Syrian President Bashar al-Assad insists ‘the Russians never try to dictate to us’
Syrian president said the involvement of foreign powers such as Britain, the United States and France was prolonging the country’s civil war
Syrian President Bashar al-Assad denied that military ally Russia was making decisions for him, but said it was natural for there to be differences of opinion between allies, in an interview published on Sunday by state media.
In an interview with British newspaper The Mail on Sunday, carried in full by Syrian state news agency SANA, Assad was responding to a question about whether Moscow now controls Syria’s diplomatic and military moves.
“They [the Russians] never, during our relation, try to dictate, even if there are differences,” he said, according to SANA’s transcript of the interview, given in English.

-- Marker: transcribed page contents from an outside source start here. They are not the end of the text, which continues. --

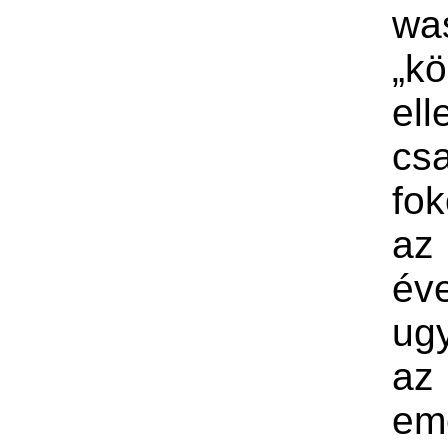
wa
„kö
ell
cs
fok
az
év
ug
az 
em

“It’s natural to have differences between the different parties, whether within our government or other governments; Russia-Syria, Syria-Iran, Iran-Russia, and within these governments, that’s very natural, but at the end the only decision about what’s going on in Syria and what’s going to happen, it’s a Syrian decision.”
Iranian and Russian support has been critical to Assad’s war effort, but the different agendas of Assad’s allies in Syria have become more apparent of late as Israel presses Russia to make sure Iran and its allies do not entrench their military sway in the country.
On Tuesday, it was reported that a Russian troop deployment in Syria near the Lebanese border had caused friction with Iran-backed forces, in what appeared to be a rare case of Russia acting out of sync with Assad’s Iran-backed allies.
Recent Russian calls for all non-Syrian forces to leave southern Syria have been seen as aimed partly at Iran, in addition to US forces based in the Tanf area at the Syrian-Iraqi border.